# 📐 Mission Plan: 04_data_engr (Deep Analysis)

## 1. Chapter Context
*   **Chapter Title:** Data Engineering: Dataset Compilation.
*   **Core Invariant:** Data Gravity ($T = D_{vol}/BW$) and the Energy-Movement Invariant ($E_{move} \gg E_{comp}$).
*   **The Struggle:** Balancing the "Feeding Tax"—ensuring the data pipeline can keep up with the GPU's consumption rate without destroying the energy budget.
*   **Target Duration:** 45 Minutes.

---

## 2. The 4-Track Storyboard

| Track | Persona | Fixed North Star Mission | The "Data Gravity" |
| :--- | :--- | :--- | :--- |
| **Cloud Titan** | LLM Architect | Maximize Llama-3-70B serving on a single H100. | **The Feeding Tax.** Disk I/O cannot keep up with HBM speeds. |
| **Edge Guardian** | AV Systems Lead | Deterministic 10ms safety loop on NVIDIA Orin. | **The Ingestion Choke.** 8 raw 4K vision streams flood the bus. |
| **Mobile Nomad** | AR Glasses Dev | 60FPS AR translation on Meta Ray-Bans. | **Transmission Energy.** Moving bits over Bluetooth drains glasses. |
| **Tiny Pioneer** | Hearable Lead | Neural isolation in <10ms under 1mW. | **SRAM Budget.** Buffering audio consumes 50% of total memory. |

---

## 3. The 3-Part Mission (The KATs)

### Part 1: The Data Gravity Audit (Exploration - 15 Mins)
*   **Objective:** Dimension the physical and economic cost of moving the mission's dataset.
*   **The "Lock" (Prediction):** "Will it be cheaper to stream your data over Fiber or ship a physical hard drive across the country?"
*   **The Workbench:**
    *   **Sliders:** Dataset Size (10GB -> 10PB), Distance (km), Link Bandwidth (10G -> 100G).
    *   **Instruments:** `TransferTimeRadar`, `SneakernetCrossoverPlot` (Time vs Distance).
    *   **The 5-Move Rule:** Students must analyze 5 different scale tiers to identify the "Distance Invariant" where each path wins.
*   **Reflect:** "Reconcile the transfer time with the 'Physics of Data Gravity' from the text.
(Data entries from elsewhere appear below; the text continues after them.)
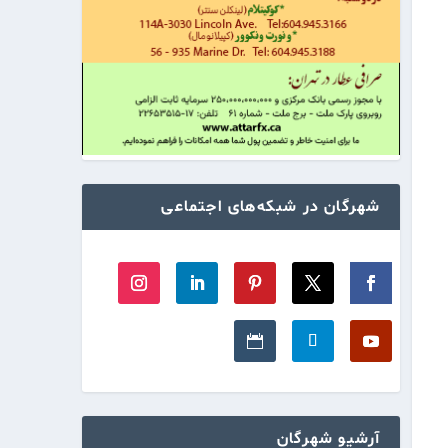
شهرگان در شبکه‌های اجتماعی
آرشیو شهرگان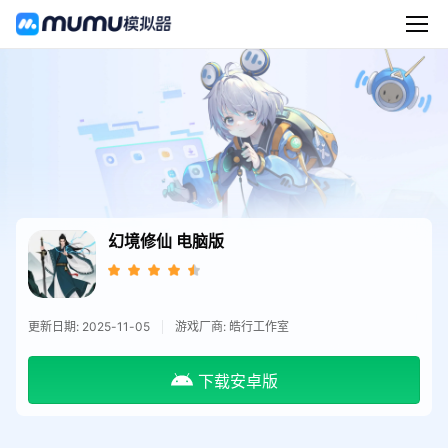
幻境修仙
电脑版
更新日期: 2025-11-05
游戏厂商: 皓行工作室
下载安卓版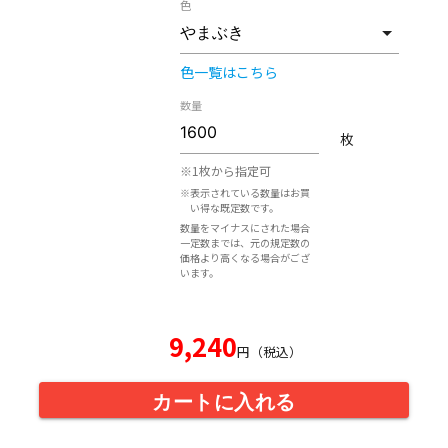
色
色一覧はこちら
数量
枚
※1枚から指定可
※表示されている数量はお買
い得な既定数です。
数量をマイナスにされた場合
一定数までは、元の規定数の
価格より高くなる場合がござ
います。
9,240
円（税込）
カートに入れる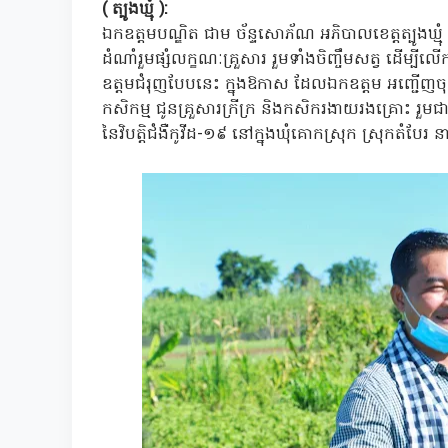
( ត្បូងឃ្មុំ ):
ឯកឧត្តមបណ្ឌិត ជាម ច័ន្ទសោភ័ណ អភិបាលខេត្តត្បូងឃ្មុំ 
ដំណាំរួមផ្សំលក្ខណៈគ្រួសារ រួមទាំងចិញ្ចឹមសត្វ​ ដេីម្
ឧត្តមជំរុញបែបនេះ ក្នុងឱកាស ដែលឯកឧត្តម អញ្ជើញចុះ
កសិកម្ម​ ជូនគ្រួសារក្រីក្រ និងកសិករងាយរងគ្រោះ រួមជាម
នៃវិបត្តិជំងឺកូវីដ-១៩ នៅក្នុងឃុំគោកស្រុក​ ស្រុកតំបែរ 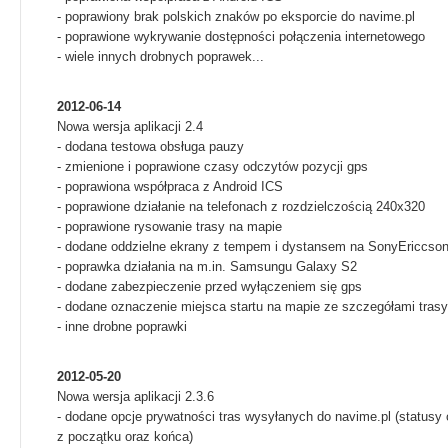
- poprawiony brak polskich znaków po eksporcie do navime.pl
- poprawione wykrywanie dostępności połączenia internetowego
- wiele innych drobnych poprawek...
2012-06-14
Nowa wersja aplikacji 2.4
- dodana testowa obsługa pauzy
- zmienione i poprawione czasy odczytów pozycji gps
- poprawiona współpraca z Android ICS
- poprawione działanie na telefonach z rozdzielczością 240x320
- poprawione rysowanie trasy na mapie
- dodane oddzielne ekrany z tempem i dystansem na SonyEriccso
- poprawka działania na m.in. Samsungu Galaxy S2
- dodane zabezpieczenie przed wyłączeniem się gps
- dodane oznaczenie miejsca startu na mapie ze szczegółami trasy
- inne drobne poprawki
2012-05-20
Nowa wersja aplikacji 2.3.6
- dodane opcje prywatności tras wysyłanych do navime.pl (statusy
z początku oraz końca)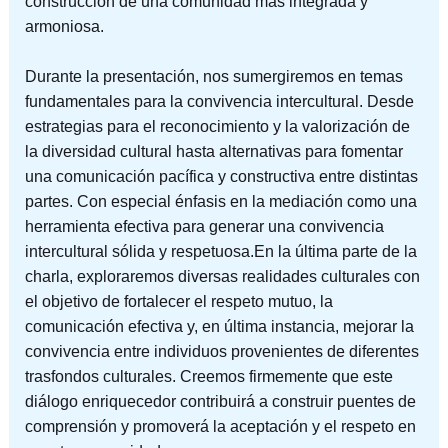
construcción de una comunidad más integrada y
armoniosa.
Durante la presentación, nos sumergiremos en temas
fundamentales para la convivencia intercultural. Desde
estrategias para el reconocimiento y la valorización de
la diversidad cultural hasta alternativas para fomentar
una comunicación pacífica y constructiva entre distintas
partes. Con especial énfasis en la mediación como una
herramienta efectiva para generar una convivencia
intercultural sólida y respetuosa.En la última parte de la
charla, exploraremos diversas realidades culturales con
el objetivo de fortalecer el respeto mutuo, la
comunicación efectiva y, en última instancia, mejorar la
convivencia entre individuos provenientes de diferentes
trasfondos culturales. Creemos firmemente que este
diálogo enriquecedor contribuirá a construir puentes de
comprensión y promoverá la aceptación y el respeto en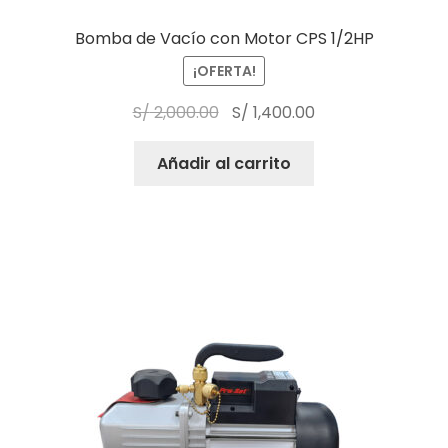
Bomba de Vacío con Motor CPS 1/2HP
¡OFERTA!
S/
2,000.00
S/
1,400.00
Añadir al carrito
When does bit-volume become a physical barrier?"

### Part 2: The Feeding Tax Solver (Trade-off - 20 Mins)
*   **Objective:** Maximize GPU Model FLOPS Utilization (MFU) by optimizing the serialization pipeline.
*   **The "Lock" (Prediction):** "If you switch from JSON to Protobuf, will your GPU utilization increase more than if you upgrade to a faster SSD?"
*   **The Workbench:**
    *   **Sliders:** Serialization Format (CSV, JSON, Parquet, Protobuf), Worker Count (1-32), Disk Type (HDD -> NVMe).
    *   **Instruments:** `FeedingTaxGauge` (% GPU Idle), `MFU_vs_Ingestion_Plot`.
    *   **The 15-Iteration Rule:** Students must find the exact "Flow Equilibrium" where the CPU's pre-processing rate matches the GPU's consumption rate.
*   **Reflect:** "Your GPU is 80% idle. Prove whether the bottleneck is in the 'Blueprint' (Algorithm) or the 'Fuel' (Data pipeline) using the MFU plot."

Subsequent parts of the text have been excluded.